Coconut cream curry is a luscious, comforting dish that perfectly blends creamy coconut milk with fragrant spices and fresh vegetables. Ideal for vegetarians and anyone craving a rich, satisfying meal, coconut cream curries are endlessly adaptable and packed with flavor.
The natural sweetness of the coconut cream balances the warm, earthy spices, creating a dish that is both nourishing and indulgent. Whether you’re a seasoned curry lover or new to vegetarian cooking, these recipes offer a delightful way to enjoy plant-based meals that are hearty and wholesome.
In this post, we’ll explore several delicious vegetarian coconut cream curry recipes that you can easily prepare at home. From a classic vegetable curry to a more exotic Thai-inspired version, each recipe is designed to highlight the creamy texture and delicate flavor of coconut cream.
Plus, I’ll share tips on ingredient substitutions, cooking techniques, and serving suggestions to elevate your curry game.
Why You’ll Love This Recipe
These coconut cream curry recipes are perfect for anyone looking for:
- Rich, creamy flavors without the heaviness of dairy
- Vegetarian and vegan-friendly options packed with nutrients
- Simple, wholesome ingredients that you can find easily at any grocery store
- Versatility – customize with your favorite veggies and proteins
- Comfort food that’s warming and satisfying year-round
Plus, these recipes come together quickly, making them perfect for busy weeknights or meal prepping for the week ahead.
Ingredients
- 2 tablespoons coconut oil or vegetable oil
- 1 large onion, finely chopped
- 3 cloves garlic, minced
- 1-inch piece fresh ginger, grated
- 2-3 tablespoons curry powder or curry paste of choice
- 1 teaspoon ground turmeric
- 1 teaspoon cumin
- 1 can (14 oz) coconut cream or full-fat coconut milk
- 2 cups mixed vegetables (e.g., bell peppers, carrots, green beans, cauliflower)
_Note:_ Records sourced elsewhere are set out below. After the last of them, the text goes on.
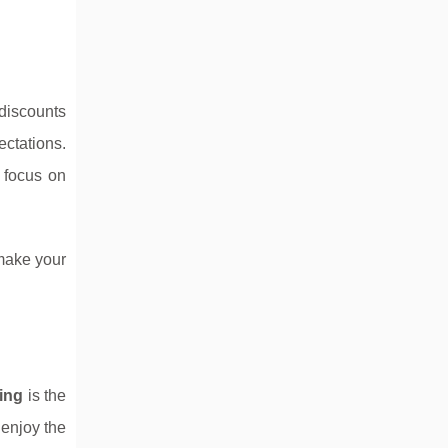
discounts
ctations.
o focus on
 make your
iing
is the
 enjoy the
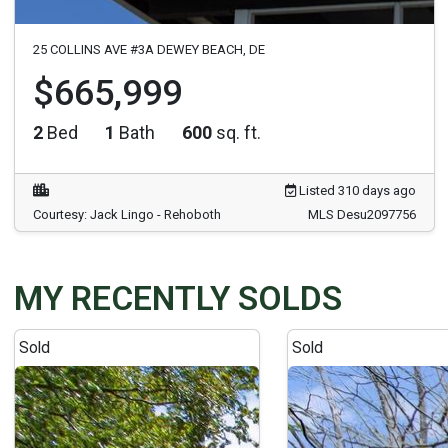
25 COLLINS AVE #3A DEWEY BEACH, DE
$665,999
2
Bed
1
Bath
600
sq. ft.
Listed 310 days ago
Courtesy: Jack Lingo - Rehoboth
MLS Desu2097756
MY RECENTLY SOLDS
Sold
Sold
- 1 can (15 oz) chickpeas, drained and rinsed
- 1 medium potato, peeled and cubed (optional)
- 1 cup vegetable broth
- Salt and pepper to taste
- Fresh cilantro, chopped for garnish
- 1 lime, cut into wedges (for serving)
Equipment
- Large deep skillet or saucepan
- Wooden spoon or silicone spatula
- Cutting board and sharp knife
- Measuring spoons and cups
- Grater (for ginger)
- Can opener
- Serving bowls and utensils
Instructions
- Heat the coconut oil in a large skillet over medium heat. Once melted, add the chopped onion and sauté for about 5 minutes until soft and translucent.
- Add the garlic and ginger, stirring constantly for 1-2 minutes until fragrant but not browned.
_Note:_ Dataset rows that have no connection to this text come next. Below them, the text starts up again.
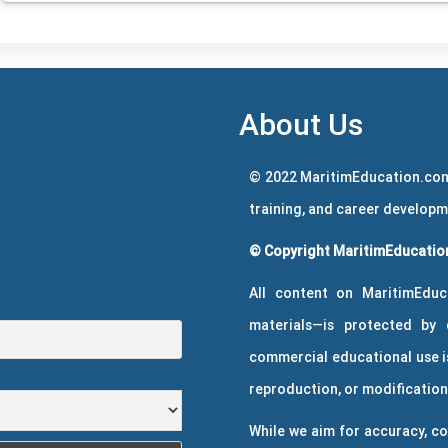
About Us
© 2022 MaritimEducation.com
training, and career develop
© Copyright MaritimEducation
All content on MaritimEduc
materials—is protected by 
commercial educational use is
reproduction, or modification 
While we aim for accuracy, co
- Stir in the curry powder, turmeric, and cumin, allowing the spices to toast lightly and release their aromas, about 1 minute.
- Pour in the coconut cream and vegetable broth, stirring well to combine. Bring to a gentle simmer.
- Add the cubed potatoes (if using) and cook for 10 minutes, or until they start to soften.
- Mix in the mixed vegetables and chickpeas. Cover and simmer for another 10-12 minutes until all vegetables are tender.
- Season with salt and pepper to taste. If you like a bit of heat, add chili flakes or chopped fresh chili here.
- Remove from heat and garnish with fresh chopped cilantro.
- Serve hot with lime wedges on the side for squeezing over.
Tips & Variations
“For a lighter curry, use coconut milk instead of coconut cream, or blend half the cooked vegetables to create a thicker sauce.”
Substitutions: Feel free to swap in your favorite vegetables such as sweet potatoes, spinach, peas, or zucchini. Tofu or tempeh can add extra protein if desired.
Spice it up: Add fresh green chilies or a dash of cayenne pepper for a spicier kick. Alternatively, a teaspoon of garam masala added just before serving adds warmth and depth.
For Thai-inspired curry: Use Thai red or green curry paste instead of curry powder and add ingredients like lemongrass, kaffir lime leaves, and fresh basil for an exotic twist.
Make it creamy: Stir in a tablespoon of peanut butter or cashew cream for an extra layer of richness.
Nutrition Facts
Nutrient | Per Serving (serves 4) |
---|---|
Calories | 320 |
Protein | 9g |
Fat | 22g |
Carbohydrates | 25g |
Fiber | 7g |
Sugar | 6g |
Sodium | 400mg |
Serving Suggestions
This coconut cream curry is perfect served over fluffy basmati rice or fragrant jasmine rice. For a low-carb option, try cauliflower rice or quinoa.
Pair it with warm naan bread or chapati to soak up the delicious sauce.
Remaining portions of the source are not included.